According to police, between 15,000 and 17,000 people participated in two separate marches which converged on the Angel of Independence monument.
"No wall, no wall," the demonstrators repeatedly chanted. Among the demonstrators were Mexican historian Enrique Krauze and the rector of the National Autonomous University of Mexico (UNAM), Enrique Graue.
"This is not the moment to look to the past.

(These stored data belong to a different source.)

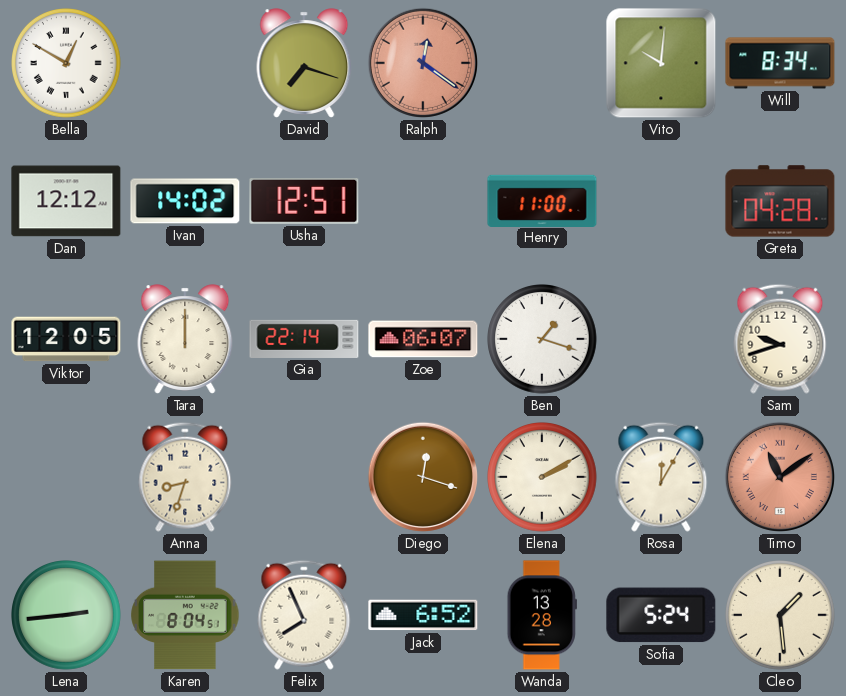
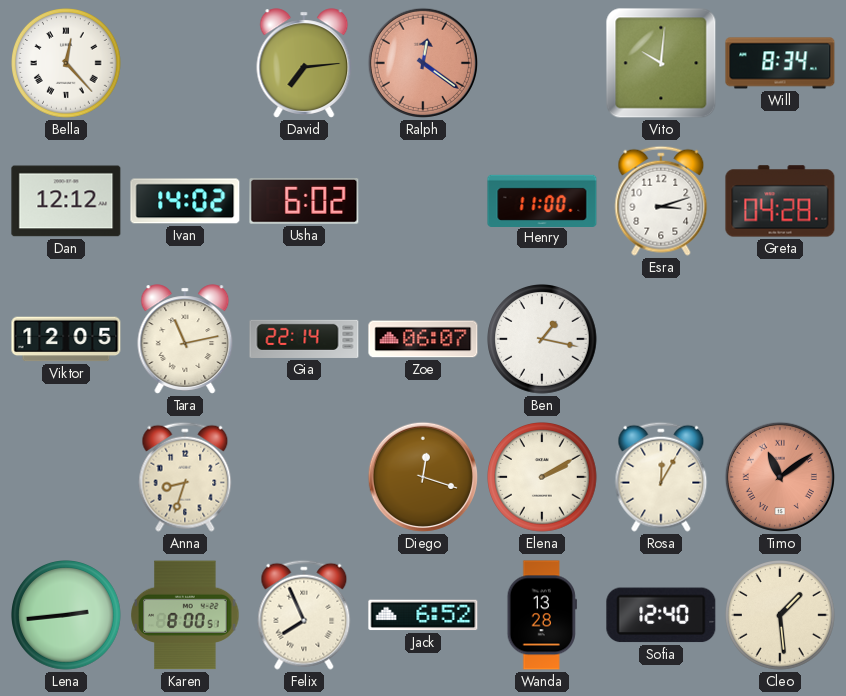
Bella: 12:50 -> 12:23
David: 7:18 -> 7:14
Usha: 12:51 -> 6:02
Esra: none -> 3:12
Tara: 12:00 -> 11:13
Ben: 1:18 -> 1:17
Sam: 9:42 -> none
Karen: 8:04 -> 8:00
Sofia: 5:24 -> 12:40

It is the moment to look to the future and send a message that we need sovereignty, strength and equality with our neighboring country," Graue told the press during the march.
Many of the protesters dressed in white and carried Mexican flags, in a show of unity against Trump, who is seeking to build a border wall and renegotiate the North American Free Trade Agreement between the United States, Canada and Mexico.
Some of the activists made a wall out of cardboard boxes at a corner of the Angel of Independence monument as a sign of rejection of the border wall Trump believes will reinforce U.S. national security.
"This march might be coming a little late but better late than never," Mauricio de Maria y Campos, a researcher from the College of Mexico's Economic Studies Center, told Xinhua.
"The Mexican people are aggrieved by this racist attitude that was shown during the campaign and is being crystallized now when he (Trump) is president," he commented.
Campos, also former director general of the U.N. Industrial Development Organization, told Xinhua that policies such as the wall, mass repatriations or blocking all citizens of specific countries from entering the United States are in violation of universal human rights.